La réalité sur l’« épisode » du 12 avril 2013. Que s’est-il donc passé le 12 avril 2013 ? En réalité, la sénatrice Catherine Troendle (UMP) devait demander le scrutin public à la tribune. Elle doit simplement trouver le moment opportun, qui apparaît normalement à la fin des interventions. À ce sujet, rappelons que tout président de groupe pouvait le demander, de même que 30 sénateurs. Le dérouleur indique que le président de la commission des Lois du Sénat, Jean-Pierre Sueur, doit s’exprimer après Jean-Pierre Michel, rapporteur du projet de loi. C’est à ce moment que la demande de scrutin public ordinaire aurait été faite. Mais au moment où l’intervention du rapporteur se termine, Jean-Pierre Bel décide de passer au vote d’ensemble. Cela se fait si rapidement que tout le monde vote, avec le résultat que l’on connaît. Le mal est fait : le vote a lieu à mains levées au grand étonnement des sénateurs. Aussitôt, juste après le vote, Catherine Troendle émet le souhait d’une publication des votes, ce qui sera accordé par le président du Sénat. Or, la publication des intentions de vote révèle toujours un écart ténu (supra). On peut aussi admettre que Jean-Pierre Bel a voulu aller vite. Si quelque chose d’intentionnel a été commis, c’est bien de son côté qu’il faut regarder.

Les vraies questions. En revanche, autant sur le fond que sur l’ambiance politique, de vraies questions se posent. Le Gouvernement veut passer en force et accélérer la procédure en prévoyant immédiatement l’examen du texte voté au Sénat cinq jours après, le mercredi 17 avril ! Cela laisse entendre un passage en commission des Lois extrêmement rapide. Enfin, la date limite pour le dépôt d’amendements au texte qui devait être adopté en commission des Lois à l’Assemblée nationale a été fixé au lundi 15 avril, à 11 h… Sur ce point, il aurait au moins fallu une bonne semaine d’écart entre le vote du Sénat et le début de la discussion à l’Assemblée nationale. Manifestement, le Gouvernement a voulu prendre de court les manifestations à venir – celle du 26 mai est clairement dans le collimateur – afin de faire adopter le projet de loi avant la fin du mois de mai. Si la manifestation est initialement fixée au 26 mai, on peut aisément imaginer que l’adoption du projet de loi est possible dans un intervalle qui va du 12 avril au dernier dimanche de mai, sachant qu’il existe deux semaines de suspension de séances du 27 avril au 12 mai. D’où les dates du 21 avril et du 5 mai ajoutées entre-temps par les organisateurs de la Manif pour Tous et qui répondent à la volonté manifeste de faire adopter le texte rapidement.
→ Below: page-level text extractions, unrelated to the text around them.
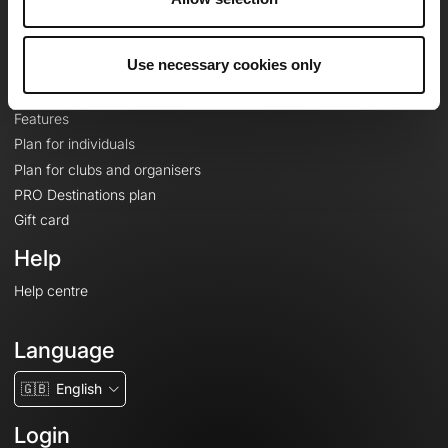
Le Mag'
Plans
Use necessary cookies only
Topographic basemaps
Features
Plan for individuals
Plan for clubs and organisers
PRO Destinations plan
Gift card
Help
Help centre
Language
🇬🇧
English
Login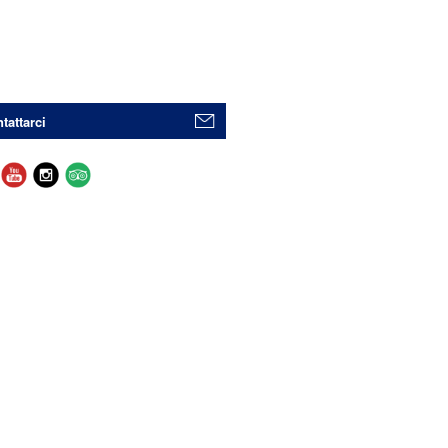
tattarci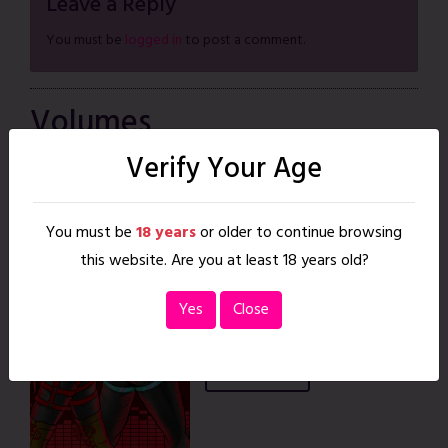
Leave a Reply
You must be
logged in
to post a comment.
Volumes
1 Volume
Verify Your Age
Positive
You must be
18 years
or older to continue browsing
Feedback
this website. Are you at least 18 years old?
Nov. 15, 2022
|
30 pages
READ
Yes
Close
BUY DIGITAL
BUY PRINT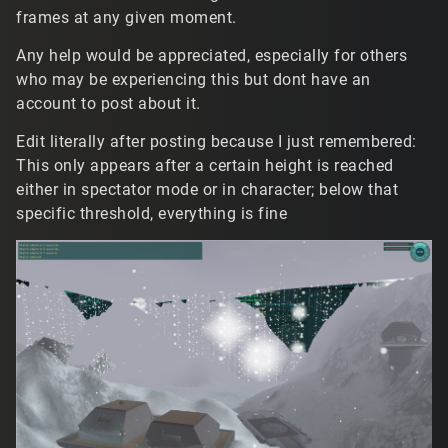
frames at any given moment.
Any help would be appreciated, especially for others
who may be experiencing this but dont have an
account to post about it.
Edit literally after posting because I just remembered:
This only appears after a certain height is reached
either in spectator mode or in character; below that
specific threshold, everything is fine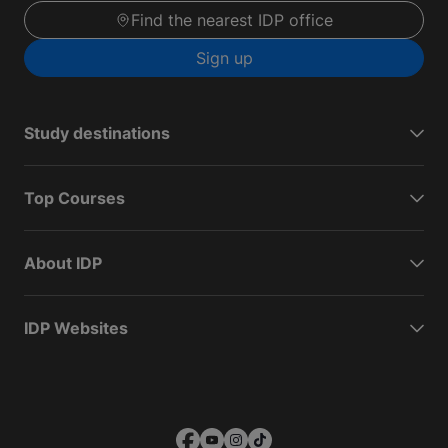
Find the nearest IDP office
Sign up
Study destinations
Top Courses
About IDP
IDP Websites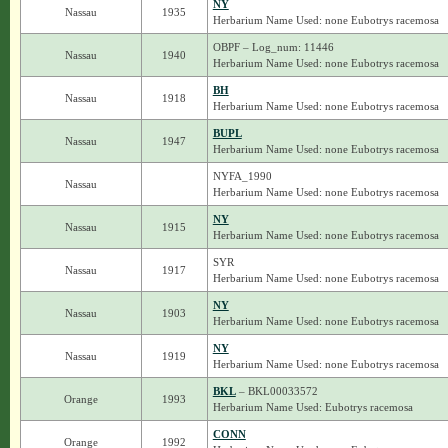
NY
Nassau
1935
Herbarium Name Used: none Eubotrys racemosa
OBPF – Log_num: 11446
Nassau
1940
Herbarium Name Used: none Eubotrys racemosa
BH
Nassau
1918
Herbarium Name Used: none Eubotrys racemosa
BUPL
Nassau
1947
Herbarium Name Used: none Eubotrys racemosa
NYFA_1990
Nassau
Herbarium Name Used: none Eubotrys racemosa
NY
Nassau
1915
Herbarium Name Used: none Eubotrys racemosa
SYR
Nassau
1917
Herbarium Name Used: none Eubotrys racemosa
NY
Nassau
1903
Herbarium Name Used: none Eubotrys racemosa
NY
Nassau
1919
Herbarium Name Used: none Eubotrys racemosa
BKL
– BKL00033572
Orange
1993
Herbarium Name Used: Eubotrys racemosa
CONN
Orange
1992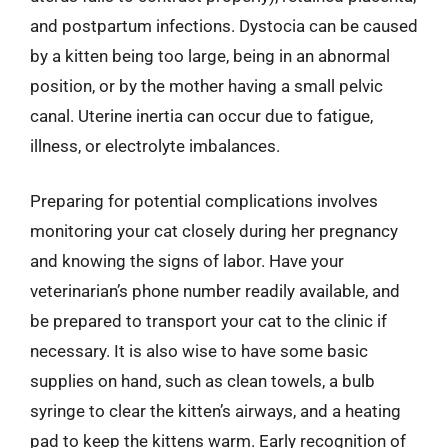
and postpartum infections. Dystocia can be caused
by a kitten being too large, being in an abnormal
position, or by the mother having a small pelvic
canal. Uterine inertia can occur due to fatigue,
illness, or electrolyte imbalances.
Preparing for potential complications involves
monitoring your cat closely during her pregnancy
and knowing the signs of labor. Have your
veterinarian’s phone number readily available, and
be prepared to transport your cat to the clinic if
necessary. It is also wise to have some basic
supplies on hand, such as clean towels, a bulb
syringe to clear the kitten’s airways, and a heating
pad to keep the kittens warm. Early recognition of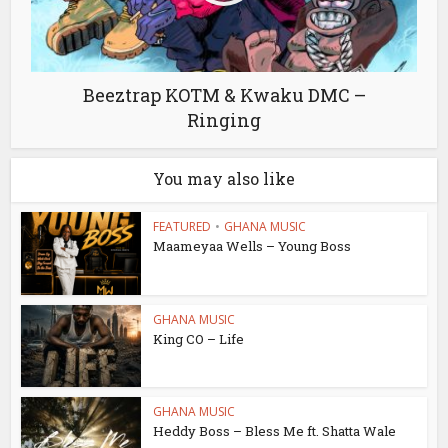
Beeztrap KOTM & Kwaku DMC –
Ringing
You may also like
FEATURED
•
GHANA MUSIC
Maameyaa Wells – Young Boss
GHANA MUSIC
King CO – Life
GHANA MUSIC
Heddy Boss – Bless Me ft. Shatta Wale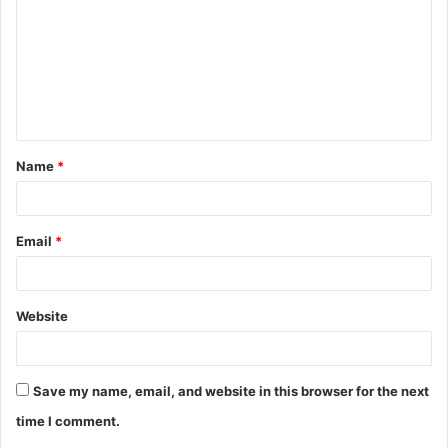
m
m
e
n
t
Name
*
*
Email
*
Website
Save my name, email, and website in this browser for the next
time I comment.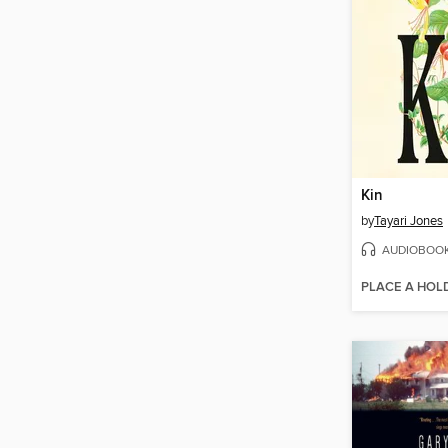
Kin
by
Tayari Jones
AUDIOBOO
PLACE A HOL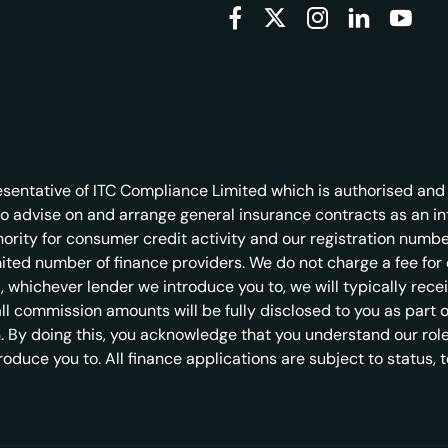
entative of ITC Compliance Limited which is authorised and 
to advise on and arrange general insurance contracts as an i
rity for consumer credit activity and our registration number
imited number of finance providers. We do not charge a fee fo
est, whichever lender we introduce you to, we will typically re
 commission amounts will be fully disclosed to you as part of 
. By doing this, you acknowledge that you understand our role a
troduce you to. All finance applications are subject to status,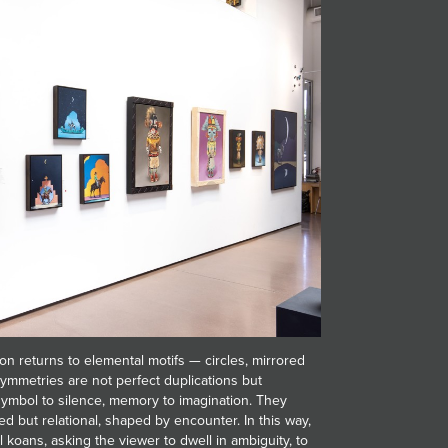
on returns to elemental motifs — circles, mirrored
ymmetries are not perfect duplications but
 symbol to silence, memory to imagination. They
ed but relational, shaped by encounter. In this way,
l koans, asking the viewer to dwell in ambiguity, to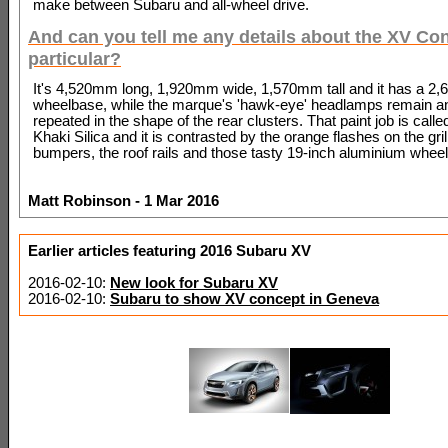
make between Subaru and all-wheel drive.
And can you tell me any details about the XV Con
particular?
It's 4,520mm long, 1,920mm wide, 1,570mm tall and it has a 
wheelbase, while the marque's 'hawk-eye' headlamps remain an
repeated in the shape of the rear clusters. That paint job is calle
Khaki Silica and it is contrasted by the orange flashes on the gril
bumpers, the roof rails and those tasty 19-inch aluminium wheel
Matt Robinson - 1 Mar 2016
Earlier articles featuring 2016 Subaru XV
2016-02-10:
New look for Subaru XV
2016-02-10:
Subaru to show XV concept in Geneva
En réalité, c’est à une bataille de calendrier que se livrent Gouvernement et opposants à la dénaturation du mariage. Politiquement, le débat a bien quitté l’arène parlementaire. Il n’est pas choquant que la question des manifestations soit à nouveau soulevée. Si la gauche verrouille et ment, faisons l’effort, à droite, de ne pas sur-interpréter ! Raison garder : n’est-ce pas une devise royale ?

*Hubert Montmirail est collaborateur d’élu.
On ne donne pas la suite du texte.